What you are asked to do
Go through the data below and retype all of it exactly.

Information
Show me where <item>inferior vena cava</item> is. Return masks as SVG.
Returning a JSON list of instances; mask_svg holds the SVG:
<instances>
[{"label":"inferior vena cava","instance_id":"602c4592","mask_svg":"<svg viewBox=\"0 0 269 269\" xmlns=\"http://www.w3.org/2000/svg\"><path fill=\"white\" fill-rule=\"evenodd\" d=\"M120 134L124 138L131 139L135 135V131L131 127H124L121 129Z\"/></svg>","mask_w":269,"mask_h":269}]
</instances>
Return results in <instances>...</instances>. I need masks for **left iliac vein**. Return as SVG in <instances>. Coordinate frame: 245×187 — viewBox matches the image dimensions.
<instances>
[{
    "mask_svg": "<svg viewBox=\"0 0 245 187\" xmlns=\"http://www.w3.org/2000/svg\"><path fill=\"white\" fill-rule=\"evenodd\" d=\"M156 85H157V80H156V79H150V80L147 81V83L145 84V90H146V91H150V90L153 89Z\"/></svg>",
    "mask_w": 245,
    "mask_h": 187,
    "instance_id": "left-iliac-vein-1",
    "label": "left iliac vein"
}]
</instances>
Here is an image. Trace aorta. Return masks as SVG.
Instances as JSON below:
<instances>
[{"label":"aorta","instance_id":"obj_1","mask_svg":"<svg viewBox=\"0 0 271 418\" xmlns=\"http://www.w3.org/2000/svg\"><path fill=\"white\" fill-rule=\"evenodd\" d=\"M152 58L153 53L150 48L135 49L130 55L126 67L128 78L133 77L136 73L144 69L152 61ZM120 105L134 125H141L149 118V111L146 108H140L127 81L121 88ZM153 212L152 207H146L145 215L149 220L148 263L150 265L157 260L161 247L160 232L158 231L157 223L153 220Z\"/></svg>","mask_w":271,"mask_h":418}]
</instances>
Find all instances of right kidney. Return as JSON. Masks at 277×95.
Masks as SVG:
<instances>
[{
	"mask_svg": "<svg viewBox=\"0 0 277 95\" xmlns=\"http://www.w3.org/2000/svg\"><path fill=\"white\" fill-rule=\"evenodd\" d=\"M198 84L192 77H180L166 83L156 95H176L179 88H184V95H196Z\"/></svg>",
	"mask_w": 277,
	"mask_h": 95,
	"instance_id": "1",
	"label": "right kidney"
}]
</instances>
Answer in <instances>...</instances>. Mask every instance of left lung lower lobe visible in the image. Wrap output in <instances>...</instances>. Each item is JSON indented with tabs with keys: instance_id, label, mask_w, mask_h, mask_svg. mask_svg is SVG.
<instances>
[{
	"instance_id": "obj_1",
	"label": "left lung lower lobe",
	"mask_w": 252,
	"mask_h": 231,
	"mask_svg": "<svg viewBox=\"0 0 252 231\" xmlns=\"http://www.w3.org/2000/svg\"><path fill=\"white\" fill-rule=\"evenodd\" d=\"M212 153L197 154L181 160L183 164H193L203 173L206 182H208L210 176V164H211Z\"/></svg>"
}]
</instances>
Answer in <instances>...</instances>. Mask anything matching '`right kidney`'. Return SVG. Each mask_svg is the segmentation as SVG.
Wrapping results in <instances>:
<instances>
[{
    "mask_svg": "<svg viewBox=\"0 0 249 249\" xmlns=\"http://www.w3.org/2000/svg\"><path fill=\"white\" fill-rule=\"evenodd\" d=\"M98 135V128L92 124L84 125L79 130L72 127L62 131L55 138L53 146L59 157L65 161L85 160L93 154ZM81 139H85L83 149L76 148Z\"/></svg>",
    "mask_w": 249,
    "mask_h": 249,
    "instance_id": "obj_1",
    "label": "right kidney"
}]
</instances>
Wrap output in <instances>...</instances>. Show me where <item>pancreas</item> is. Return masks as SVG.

Answer below
Show me where <item>inferior vena cava</item> is. Return masks as SVG.
Returning a JSON list of instances; mask_svg holds the SVG:
<instances>
[{"label":"inferior vena cava","instance_id":"602c4592","mask_svg":"<svg viewBox=\"0 0 269 269\" xmlns=\"http://www.w3.org/2000/svg\"><path fill=\"white\" fill-rule=\"evenodd\" d=\"M120 134L124 138L131 139L135 135V131L131 127H124L121 129Z\"/></svg>","mask_w":269,"mask_h":269}]
</instances>
Return results in <instances>...</instances>. I need masks for **left iliac vein**. Return as SVG in <instances>. Coordinate frame: 245×187 — viewBox matches the image dimensions.
<instances>
[{
    "mask_svg": "<svg viewBox=\"0 0 245 187\" xmlns=\"http://www.w3.org/2000/svg\"><path fill=\"white\" fill-rule=\"evenodd\" d=\"M156 85H157V80H156V79H150V80L147 81V83L145 84V90H146V91H150V90L153 89Z\"/></svg>",
    "mask_w": 245,
    "mask_h": 187,
    "instance_id": "left-iliac-vein-1",
    "label": "left iliac vein"
}]
</instances>
Here is an image. Trace aorta. Return masks as SVG.
Instances as JSON below:
<instances>
[{"label":"aorta","instance_id":"obj_1","mask_svg":"<svg viewBox=\"0 0 271 418\" xmlns=\"http://www.w3.org/2000/svg\"><path fill=\"white\" fill-rule=\"evenodd\" d=\"M152 58L153 53L150 48L135 49L130 55L126 67L128 78L133 77L136 73L144 69L152 61ZM120 105L134 125H141L149 118V111L146 108H140L127 81L121 88ZM153 212L152 207H146L145 215L149 220L148 263L150 265L157 260L161 247L160 232L158 231L157 223L153 220Z\"/></svg>","mask_w":271,"mask_h":418}]
</instances>
Find all instances of right kidney. Return as JSON. Masks at 277×95.
Masks as SVG:
<instances>
[{
	"mask_svg": "<svg viewBox=\"0 0 277 95\" xmlns=\"http://www.w3.org/2000/svg\"><path fill=\"white\" fill-rule=\"evenodd\" d=\"M198 84L192 77H180L166 83L156 95H176L179 88H184V95H196Z\"/></svg>",
	"mask_w": 277,
	"mask_h": 95,
	"instance_id": "1",
	"label": "right kidney"
}]
</instances>
Answer in <instances>...</instances>. Mask every instance of left lung lower lobe visible in the image. Wrap output in <instances>...</instances>. Each item is JSON indented with tabs with keys: instance_id, label, mask_w, mask_h, mask_svg. mask_svg is SVG.
<instances>
[{
	"instance_id": "obj_1",
	"label": "left lung lower lobe",
	"mask_w": 252,
	"mask_h": 231,
	"mask_svg": "<svg viewBox=\"0 0 252 231\" xmlns=\"http://www.w3.org/2000/svg\"><path fill=\"white\" fill-rule=\"evenodd\" d=\"M212 153L197 154L181 160L183 164H193L203 173L206 182H208L210 176V164H211Z\"/></svg>"
}]
</instances>
Answer in <instances>...</instances>. Mask anything matching '`right kidney`'. Return SVG. Each mask_svg is the segmentation as SVG.
Wrapping results in <instances>:
<instances>
[{
    "mask_svg": "<svg viewBox=\"0 0 249 249\" xmlns=\"http://www.w3.org/2000/svg\"><path fill=\"white\" fill-rule=\"evenodd\" d=\"M98 135V128L92 124L84 125L79 130L72 127L62 131L55 138L53 146L59 157L65 161L85 160L93 154ZM81 139H85L83 149L76 148Z\"/></svg>",
    "mask_w": 249,
    "mask_h": 249,
    "instance_id": "obj_1",
    "label": "right kidney"
}]
</instances>
Wrap output in <instances>...</instances>. Show me where <item>pancreas</item> is. Return masks as SVG.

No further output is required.